Large investment banks that generally pull together the necessary steps to issue municipal bonds, a key source of funding for nonprofit hospitals, face less competition than they once did, with Bear Stearns being absorbed by JPMorgan and UBS exiting the market entirely, says Arlan Dohrmann, managing director at Stern Brothers & Co.'s National Healthcare Finance Group. That means issuing debt is likely to get more expensive. Second, banks in general are getting stingier with lending, meaning letters of credit are becoming tougher to get—there's less capital available, Dohrmann says. "They've used up a lot of capacity, so they will be more selective. Margins for even best credits have gone up—in some cases double what they were charging a year ago."
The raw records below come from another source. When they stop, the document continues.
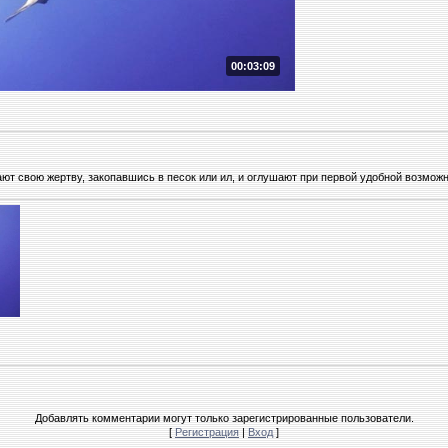
00:03:09
т свою жертву, закопавшись в песок или ил, и оглушают при первой удобной возможн
Добавлять комментарии могут только зарегистрированные пользователи.
[
Регистрация
|
Вход
]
That's not to mention that the credibility of bond insurers like MBIA and Ambac, just to name two, is in tatters thanks to implosions outside healthcare that have damaged their ability to actually insure any type of debt in the event of a default.
"Years ago, bond insurance was a good way to protect yourself from a rating downgrade," says Dohrmann. "But it's so damaged that we could end up with very few insurers or maybe none."
In any case, the recent return of risk to the marketplace means fundamentals once again hold sway over the debt markets, and in the long term, that's healthy, Dohrmann says. "I still think it boils down to the fundamentals," he says. "How much debt capacity do you really have?"